What you need to do
Could you return all of the records exactly, minus their images?
────────────────────────────────────────
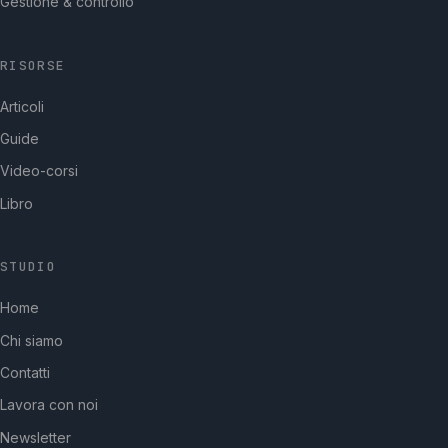
Gestione & controllo
RISORSE
Articoli
Guide
Video-corsi
Libro
STUDIO
GpStudios
Home
Di solito risponde in pochi minuti
Chi siamo
Contatti
Lavora con noi
Newsletter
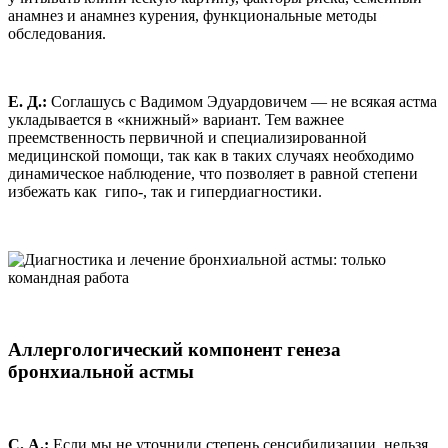
анамнез и анамнез курения, функциональные методы
обследования.
Е. Д.:
Соглашусь с Вадимом Эдуардовичем — не всякая астма
укладывается в «книжный» вариант. Тем важнее
преемственность первичной и специализированной
медицинской помощи, так как в таких случаях необходимо
динамическое наблюдение, что позволяет в равной степени
избежать как гипо-, так и гипердиагностики.
Аллергологический компонент генеза
бронхиальной астмы
С. А.:
Если мы не уточнили степень сенсибилизации, нельзя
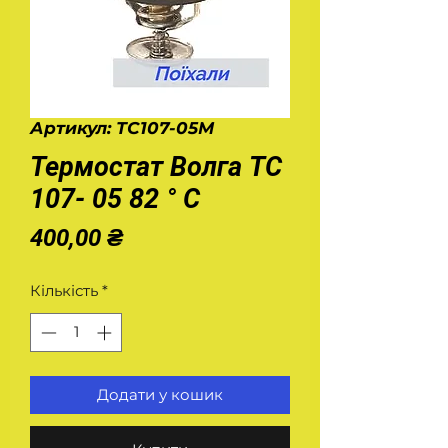
Артикул: ТС107-05М
Термостат Волга ТС
107- 05 82 ° С
Ціна
400,00 ₴
Кількість
*
Додати у кошик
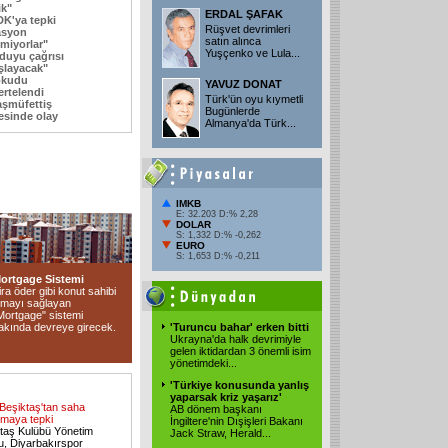
ik"
ERDAL ŞAFAK
DK'ya tepki
Rüşvet devrimleri
asyon
satın alınca
miyorlar"
Yuşçenko ve Lula...
duyu çağrısı
şlayacak"
okudu
YAVUZ DONAT
ertelendi
Türk'ün oyu kıymetli
aşmüfettiş
Bugünlerde
esinde olay
Almanya'da Türk...
IMKB
E: 32.203 D:% 2,28
DOLAR
S: 1,332 D:% -0,262
EURO
S: 1,653 D:% -0,211
ortgage Sistemi
ira öder gibi konut sahibi
lmayı sağlayan
Mortgage" sistemi
akında devreye girecek.
'Turuncu bahar' erken bitti
Ukrayna'da halk devrimiyle
gelen iktidardan 3 önemli isim
yönetimdeki...
'Türkiye konusunda yanlış
yaparsak kriz yaşarız'
Beşiktaş'tan saha
AB dönem başkanı
maya tepki
İngiltere'nin Dışişleri Bakanı
taş Kulübü Yönetim
Jack Straw, Herald...
u, Diyarbakırspor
────────────────────────────────────────
Solution to the exercise
Gestione & controllo
RISORSE
Articoli
Guide
Video-corsi
Libro
STUDIO
GpStudios
Home
Di solito risponde in pochi minuti
Chi siamo
Contatti
Lavora con noi
Newsletter
анамнез и анамнез курения, функциональные методы
обследования.
Е. Д.:
Соглашусь с Вадимом Эдуардовичем — не всякая астма
укладывается в «книжный» вариант. Тем важнее
преемственность первичной и специализированной
медицинской помощи, так как в таких случаях необходимо
динамическое наблюдение, что позволяет в равной степени
избежать как гипо-, так и гипердиагностики.
Аллергологический компонент генеза
бронхиальной астмы
С. А.:
Если мы не уточнили степень сенсибилизации, нельзя
Артикул: ТС107-05М
Термостат Волга ТС
107- 05 82 ° С
Ціна
400,00 ₴
Кількість
*
Додати у кошик
ik"
ERDAL ŞAFAK
DK'ya tepki
Rüşvet devrimleri
asyon
satın alınca
miyorlar"
Yuşçenko ve Lula...
duyu çağrısı
şlayacak"
okudu
YAVUZ DONAT
ertelendi
Türk'ün oyu kıymetli
aşmüfettiş
Bugünlerde
esinde olay
Almanya'da Türk...
IMKB
E: 32.203 D:% 2,28
DOLAR
S: 1,332 D:% -0,262
EURO
S: 1,653 D:% -0,211
ortgage Sistemi
ira öder gibi konut sahibi
lmayı sağlayan
Mortgage" sistemi
akında devreye girecek.
'Turuncu bahar' erken bitti
Ukrayna'da halk devrimiyle
gelen iktidardan 3 önemli isim
yönetimdeki...
'Türkiye konusunda yanlış
yaparsak kriz yaşarız'
Beşiktaş'tan saha
AB dönem başkanı
maya tepki
İngiltere'nin Dışişleri Bakanı
taş Kulübü Yönetim
Jack Straw, Herald...
u, Diyarbakırspor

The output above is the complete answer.